I'll start an exploratory position in CIT.
Some negatives are that it loans money in complex transactions, so it's accounting is difficult, so one has to trust management, and that has not been a good way to bet. CIT's debt/eq is HIGH, possibly too high.
OTOH, we know that CIT arose from a sale by desperate TYC. Knowledgeable (I hope) buyers, primarily institutions (I presume), were able to force a low price (again, I presume). Yahoo shows first trades about 21-22 (July 3). Today the stock's about 17.70. I note also insider buying at 21-23 by several officers and directors. The President bought about $900k at prices between $22.50-23.00. (But otoh, that's maybe peanuts to him because his pay is much more than EXTREMELY high.)

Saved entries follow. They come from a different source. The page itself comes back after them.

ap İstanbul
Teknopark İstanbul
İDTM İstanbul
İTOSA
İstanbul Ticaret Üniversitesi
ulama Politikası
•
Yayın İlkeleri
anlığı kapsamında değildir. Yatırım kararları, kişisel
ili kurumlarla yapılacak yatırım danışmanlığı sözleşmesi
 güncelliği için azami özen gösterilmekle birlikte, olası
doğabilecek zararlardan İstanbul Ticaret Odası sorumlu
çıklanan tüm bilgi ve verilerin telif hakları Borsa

Analysts expect the company to earn about $3/sh. If so, the p/e is okay (imo) for the risks being assumed. CIT has had a good business history, bT (before Tyco). Media reports have said that CIT, once free of TYC, might be able to borrow its money at more favorable rates. I'm hoping CIT will initiate dividends as it did pre TYC.

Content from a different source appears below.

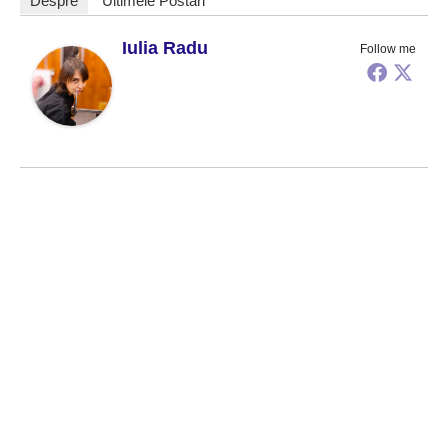
Despre
Ultimele Postari
Iulia Radu
Follow me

(Aside: I've owned CIT before. Mentioned it here (#10487) to no response. Got a double plus though when TYC bought it out for stock. Sad to say, I kept the TYC stock, watched it rise, watched it fall, bought more on its way down.)

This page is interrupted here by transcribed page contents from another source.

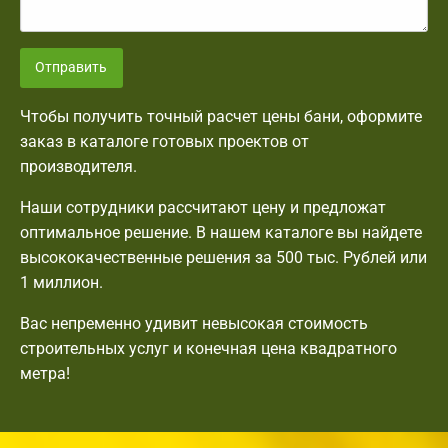
Отправить
Чтобы получить точный расчет цены бани, оформите
заказ в каталоге готовых проектов от
производителя.
Наши сотрудники рассчитают цену и предложат
оптимальное решение. В нашем каталоге вы найдете
высококачественные решения за 500 тыс. Рублей или
1 миллион.
Вас непременно удивит невысокая стоимость
строительных услуг и конечная цена квадратного
метра!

From the WSJ, 10/19/00, "Tax-Loss Sellers Encounter Bargain Hunters Waving Cash": "Martin Whitman... was putting some cash to work... He sounded like a kid in a candy shop. 'Little me, why did I think I'd be able to buy CIT Group below book value, but I did today,' he chortled."
Book value per Yahoo today is $21.30.
It'll be interesting to me to see who the institutional holders of this stock are when the quarter reports are issued.